By the way, generally always maintain at least four significant digits throughout all your intermediate calculations, then round only the final answer to three significant digits. Therefore, use z2 = 1.2990 m, not 1.3 m.

 

[Frisky90]

Ok, thanks for the advice.
I changed the sign and used 1.2990 for z2. So, the new answer is 3303.9838 ?

 

[nvn]

Your answer appears to be correct. To list a final answer (but not to reuse in calculations), you would generally round to three or four significant digits (3300 N, or 3304 N).

 

[Frisky90]

Thank you for the prompt responses.

In order to find the reactive pivot force (Q.d) I summ all the forces in the vertical

-T1-T(W)- T1cos60+T(R)=0
-2452.5-1962-1226.25+T(R)=0
T(R)=5640.75 N Correct?

 

[nvn]

Frisky90: Before you move on to (d), I just noticed a possible mistake we made. Therefore, save your current work, or a copy of it, in case it is correct. But I just noticed that the problem statement says the crane is rotating at angular velocity omega = 1.0 rad/s. This will make the demolition ball move outward, and will change the forces in the system. This makes the problem more complicated.

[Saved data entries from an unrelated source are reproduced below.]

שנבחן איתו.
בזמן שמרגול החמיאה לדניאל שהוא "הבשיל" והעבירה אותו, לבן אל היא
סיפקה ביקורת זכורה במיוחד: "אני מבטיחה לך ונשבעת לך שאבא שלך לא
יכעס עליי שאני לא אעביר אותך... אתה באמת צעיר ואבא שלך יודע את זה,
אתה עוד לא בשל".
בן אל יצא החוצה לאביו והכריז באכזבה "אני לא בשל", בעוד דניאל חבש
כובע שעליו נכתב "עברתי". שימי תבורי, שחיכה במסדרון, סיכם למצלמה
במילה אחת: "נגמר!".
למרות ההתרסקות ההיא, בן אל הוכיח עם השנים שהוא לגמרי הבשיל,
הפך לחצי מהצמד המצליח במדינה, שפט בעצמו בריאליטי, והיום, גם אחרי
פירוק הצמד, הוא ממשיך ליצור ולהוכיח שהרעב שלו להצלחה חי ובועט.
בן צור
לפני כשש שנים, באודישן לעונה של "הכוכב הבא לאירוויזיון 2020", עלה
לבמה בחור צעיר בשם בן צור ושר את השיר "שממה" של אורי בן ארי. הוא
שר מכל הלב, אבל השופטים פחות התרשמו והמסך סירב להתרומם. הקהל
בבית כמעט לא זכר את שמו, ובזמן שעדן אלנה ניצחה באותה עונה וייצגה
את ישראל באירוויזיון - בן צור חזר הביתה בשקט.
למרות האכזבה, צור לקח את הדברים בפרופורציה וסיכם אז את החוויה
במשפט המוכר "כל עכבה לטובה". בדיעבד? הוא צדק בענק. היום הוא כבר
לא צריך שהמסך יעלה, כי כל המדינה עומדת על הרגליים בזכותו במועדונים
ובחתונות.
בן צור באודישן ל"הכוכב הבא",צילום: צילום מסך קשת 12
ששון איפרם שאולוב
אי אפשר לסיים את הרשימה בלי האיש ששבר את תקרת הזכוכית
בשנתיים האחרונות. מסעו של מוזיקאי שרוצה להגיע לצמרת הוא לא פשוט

Is this a statics course? Or a dynamics course? You would need to know how to compute the centrifugal force due to circular motion, and the location of the ball, and the corresponding cable tensile force. In other words, you would need to have some knowledge of dynamics.

 

[Frisky90]

It is a bit of both. We are just starting dynamics.
I also noticed that it is said in the problem'' For the dynamic conditions described'' , so I guess this value should be used and the calculations you say should be made but I don't have any idea how.

 

[nvn]

You need to figure out the centrifugal force on the ball, and the position of the ball, and the cable tensile force T1. You will need to figure out the new R2, the new T1, and the new T2.

 

[Frisky90]

The centrifugal force on the ball is F=(mv^2)/r= 125 N
The tension in the cables will vary depending on the position of the ball. It will go back and forth 180 degrees parabola ??
I don't know how to connect this to the moments equation.